The uncomfortable truth is the investigation was handicapped from the start because most detectives on that long weekend were either on leave or drinking at Australia Day barbecues.

Police admitted later that the sketch artist who drew a supposed likeness of a suspect (a thin, blond young man seen with the children) was so drunk the drawing looked like a weird caricature.

Investigation of many other abduction cases has been hampered because local police did not take another “lost kid” or “runaway” seriously until it was too late.

he three Beaumont children disappeared on Australia Day 1966.
he three Beaumont children disappeared on Australia Day 1966.

The list is long but some names stand out.

There are the Mackay sisters, abducted and murdered in Townsville in 1970. Their bodies were found but the killer was not until 1998, when a tip-off led to a wiry old man named Arthur Stanley Brown, who avoided charges after astutely taking legal advice that he was too demented to plea.

Some believe that Brown, who had regularly travelled interstate by himself, matched the description of the thin man wearing a hat who was seen dragging Joanne Ratcliffe and Kirste Gordon away from the Adelaide Oval in 1973. The two girls were never seen again.

In Melbourne, the disappearance of Bung Siriboon as she walked to school in June, 2011 has never looked like being solved. Because Bung was a teenager, local police initially dismissed her as a runaway.

But Cleo is only four, not 14, and when she vanished only metres from where her mother and stepfather were sleeping, it was enough to alarm the most sceptical police.

Siriyakorn “Bung” Siriboon vanished in June 2011.
Siriyakorn “Bung” Siriboon vanished in June 2011.

The scene was quarantined properly for forensic experts and Taskforce Rodia investigated as thoroughly as if they had a serial killer to catch, not just another “lost kid”.

Such swift and precise action is not how it happened in most cases that stick in our memories. To be fair, of course, modern police have far better tools than their predecessors.

Once, if there were no eyewitnesses or fingerprints, investigators had little to go on but tips, hunches, door knocking and aggressive interview tactics with possible suspects.

Rewards, if and when posted, were nearly always too little and too late. But this time the West Australians played the big reward card early, no doubt calculating a million bucks could loosen the tongues of people who might normally avoid talking to police at all.

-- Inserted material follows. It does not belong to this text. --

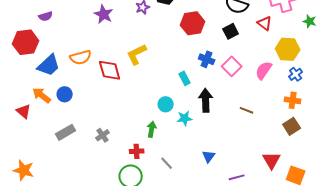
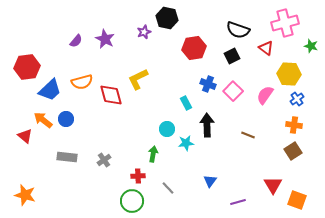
purple semicircle: (46, 16) -> (76, 41), moved, turned -32
gray rectangle: (66, 132) -> (67, 157), turned 36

But there are other tricks in the police kit — and not the underhand sort that have led to at least three innocent men being wrongly jailed for murder in Perth over several decades.

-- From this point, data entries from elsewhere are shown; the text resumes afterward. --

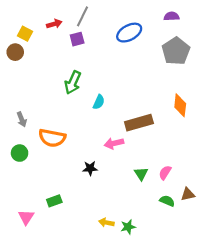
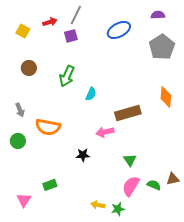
brown circle: (15, 52) -> (29, 68), moved
pink semicircle: (165, 173) -> (131, 186), moved, size x1.5

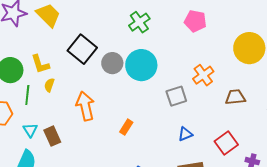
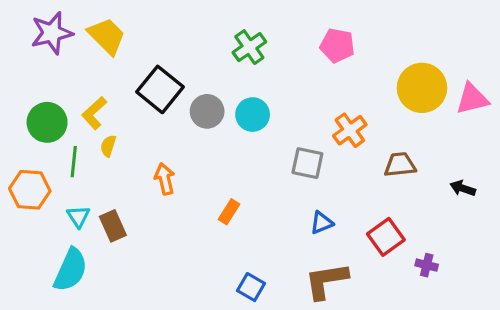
yellow L-shape: (40, 64) -> (94, 113), turned 65
cyan circle: (141, 65) -> (253, 115), size x0.7
gray square: (176, 96) -> (307, 163), turned 30
orange arrow: (85, 106) -> (165, 179), size x0.7

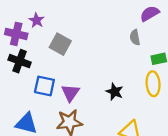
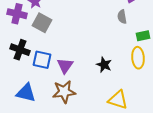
gray square: (60, 44) -> (42, 23), moved
black cross: (20, 61) -> (20, 50), moved

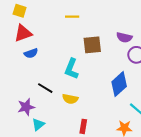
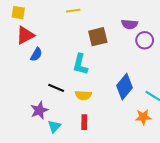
blue semicircle: (31, 53) -> (36, 54), turned -32
blue diamond: (119, 84) -> (124, 87), moved
red rectangle: (83, 126) -> (84, 122), moved

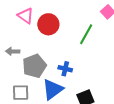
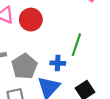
green line: (86, 34) -> (76, 45), moved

They used mobile phone records and tracking, “dashcam” and security cameras, cashless electronic transactions, even litter that could be examined for DNA, fingerprints and identifying branding or serial numbers.

Abductors can run but they find it harder to hide from 21st century policing.

As a senior WA police officer said this week, basking in a well-deserved glow, “It’s a matter of piecing it through, working out who was where at the wrong time...”

Who was where at the wrong time.

The smart money says that is how the Wonnangatta mystery will be solved. But the odds are against another happy ending.